In Svizzera ed in Germania negli anni Quaranta, in Brasile e in Venezuela negli anni Cinquanta, dal Belgio all’Uk fino in Usa negli anni Sessanta, grazie a Luigi Cecchi prima, fondatore dell’azienda di famiglia nel 1893 - di mestiere “palatista”, diffuso in Europa, ancora sconosciuto in Italia - e con il figlio Cesare poi, da una parte all’altra del mondo, già si beveva Chianti. Ma, ancora, negli anni Settanta, con il “secondo” Luigi, nipote del fondatore, viaggiare ed esportare vini era una vera missione, con le difficoltà del caso, dai collegamenti alla lingua, ai tempi dilatati. Fortuna che, importatori e distributori iniziavano a venire in Italia, almeno una volta l’anno, a Verona, dove stava nascendo Vinitaly. In azienda, però, ci voleva chi si occupasse di questo. Così fu, e quando, come il fratello Andrea nella produzione, il “secondo” Cesare iniziò ad affiancare il padre nell’export, ad inizio anni Ottanta, i loro vini erano già presenti nei mercati più importanti. Di lì a poco più di un decennio, lo saranno in 50 Paesi del mondo, da dove, viceversa, i buyers iniziavano sempre più a venire in Italia. “Cecchi è presente a Verona dalle prime edizioni, mi ricordo che negli anni Settanta, non esisteva una differenza di Regione. La prima è stata proprio la Toscana. Nei primi anni Ottanta, internazionalizzandosi sempre più, era possibile conoscere buyers, ed alcune delle collaborazioni iniziate in quegli anni durano tutt’ora. Sempre più momento di pr, oltre che commerciale, è stata per tanti anni la sola occasione per presentarsi al mondo. C’erano sempre più cose da comunicare, e a metà anni Novanta abbiamo iniziato a presentare tutte le nostre aziende”. È così che Cesare Cecchi, oggi alla guida con Andrea Cecchi dell’azienda di famiglia, pioniera nell’esportazione di vini italiani, ripercorre con WineNews, uno dei siti più cliccati dagli amanti del buon bere, la conquista del mondo dell’Italia enoica, per #Vinitaly50Story, la cronistoria di mezzo secolo di Vinitaly e del vino italiano, attraverso le storie dei suoi personaggi, per i primi 50 anni della rassegna internazionale di riferimento del settore (Verona, 10-13 aprile; www.vinitaly.com).

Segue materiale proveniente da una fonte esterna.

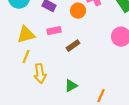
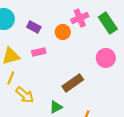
brown rectangle: (73, 46) -> (73, 83), moved, size x1.5
yellow arrow: (40, 74) -> (25, 95), turned -42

“Di pari passo, mentre i confini tra i Paesi e le distanze si sono sempre più assottigliati, permettendo una comunicazione e una facilità di lavoro impensabili in precedenza - ricorda Cesare Cecchi - le aziende hanno compreso negli anni l’importanza del fare branding, come momento di comunicazione e di relazione e sempre meno di mero business”. Nello storytelling Cecchi c’è oltre un secolo di storia della Toscana enoica, da quando, a fine Ottocento, Luigi Cecchi fonda la sua Casa vinicola a Poggibonsi.

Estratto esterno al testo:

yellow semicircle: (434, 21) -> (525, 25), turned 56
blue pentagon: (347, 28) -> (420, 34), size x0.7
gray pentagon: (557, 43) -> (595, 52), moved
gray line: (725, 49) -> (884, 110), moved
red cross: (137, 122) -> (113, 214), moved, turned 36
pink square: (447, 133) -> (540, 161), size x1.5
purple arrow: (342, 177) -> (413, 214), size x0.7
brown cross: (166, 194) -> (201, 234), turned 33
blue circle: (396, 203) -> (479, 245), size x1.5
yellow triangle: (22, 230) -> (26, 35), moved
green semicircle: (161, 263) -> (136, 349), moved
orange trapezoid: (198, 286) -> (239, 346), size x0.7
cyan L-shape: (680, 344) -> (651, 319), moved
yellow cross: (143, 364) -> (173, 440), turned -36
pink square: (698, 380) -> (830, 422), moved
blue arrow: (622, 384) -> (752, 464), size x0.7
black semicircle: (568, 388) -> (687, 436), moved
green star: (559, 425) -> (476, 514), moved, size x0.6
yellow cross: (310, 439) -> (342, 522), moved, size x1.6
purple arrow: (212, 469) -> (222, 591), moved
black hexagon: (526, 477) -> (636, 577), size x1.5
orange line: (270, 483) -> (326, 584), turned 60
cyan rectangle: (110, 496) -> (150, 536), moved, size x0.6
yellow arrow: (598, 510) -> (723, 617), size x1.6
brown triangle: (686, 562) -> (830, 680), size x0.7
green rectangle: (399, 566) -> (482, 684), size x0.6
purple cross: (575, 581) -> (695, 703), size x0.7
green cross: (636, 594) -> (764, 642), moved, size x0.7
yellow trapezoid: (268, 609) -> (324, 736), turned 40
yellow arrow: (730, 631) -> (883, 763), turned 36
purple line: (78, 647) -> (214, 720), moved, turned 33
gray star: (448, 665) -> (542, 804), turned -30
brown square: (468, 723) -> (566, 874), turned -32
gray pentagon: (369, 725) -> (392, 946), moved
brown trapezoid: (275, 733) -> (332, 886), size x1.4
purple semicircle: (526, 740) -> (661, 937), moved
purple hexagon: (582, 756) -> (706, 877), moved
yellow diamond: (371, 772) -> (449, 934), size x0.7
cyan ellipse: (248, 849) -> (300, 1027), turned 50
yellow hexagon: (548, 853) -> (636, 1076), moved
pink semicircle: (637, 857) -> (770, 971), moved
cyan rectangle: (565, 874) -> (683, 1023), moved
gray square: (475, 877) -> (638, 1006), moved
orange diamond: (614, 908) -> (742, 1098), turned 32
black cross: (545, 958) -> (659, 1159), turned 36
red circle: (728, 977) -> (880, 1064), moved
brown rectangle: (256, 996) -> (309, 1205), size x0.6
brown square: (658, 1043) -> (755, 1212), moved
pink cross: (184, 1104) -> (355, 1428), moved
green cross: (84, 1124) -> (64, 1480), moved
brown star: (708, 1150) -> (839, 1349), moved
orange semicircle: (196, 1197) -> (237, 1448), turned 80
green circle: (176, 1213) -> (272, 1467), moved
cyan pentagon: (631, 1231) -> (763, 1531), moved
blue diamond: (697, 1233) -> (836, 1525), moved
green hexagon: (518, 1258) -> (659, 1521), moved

Il cuore pulsante è Villa Cerna, la storica Tenuta nel Chianti Classico a Castellina in Chianti di proprietà della famiglia dai primi anni Sessanta, ma le cui prime notizie risalgono all’anno Mille, a testimonianza della secolare vocazione enoica del territorio. Dall’alto del Castello Montaùto, di proprietà dal 1988, la vista scende lungo i vigneti della Vernaccia fin su le torri di San Gimignano. L’arrivo in Maremma, tra i primi a scommettere su questo territorio, risale a metà anni Novanta, con Val delle Rose nel cuore del terroir del Morellino di Scansano. Dalla Toscana alla vicina Umbria, c’è poi la Tenuta Alzatura a Montefalco. Ultima in ordine di tempo, Villa Rosa nel Chianti Classico, acquisita nel 2015 da questa storica realtà che continua ad investire nel suo territorio. Un’“estate” in cui nascono vini come il Chianti Classico Riserva di Famiglia e il Villa Cerna Chianti Classico, Castello Montauto Vernaccia di San Gimignano e il Morellino di Scansano Riserva Poggio al Leone, il Vermentino Litorale e il Montefalco Sagrantino (Cecchi distribuisce, inoltre in Italia, tra gli altri, lo Champagne Collard-Picard, e i vini di Castiglion del Bosco, la griffe del Brunello di Montalcino di Massimo Ferragamo, case history di due toscane di successo che hanno scelto di unirsi e fare sistema). Frutto dell’incontro tra territori simbolo della Toscana enoica, è, invece, l’ultimo nato: il Coevo, blend tutto toscano, dove l’eleganza del Sangiovese e del Cabernet Sauvignon provenienti dal Chianti Classico si unisce al carattere del Merlot e Petit Verdot coltivati in Maremma.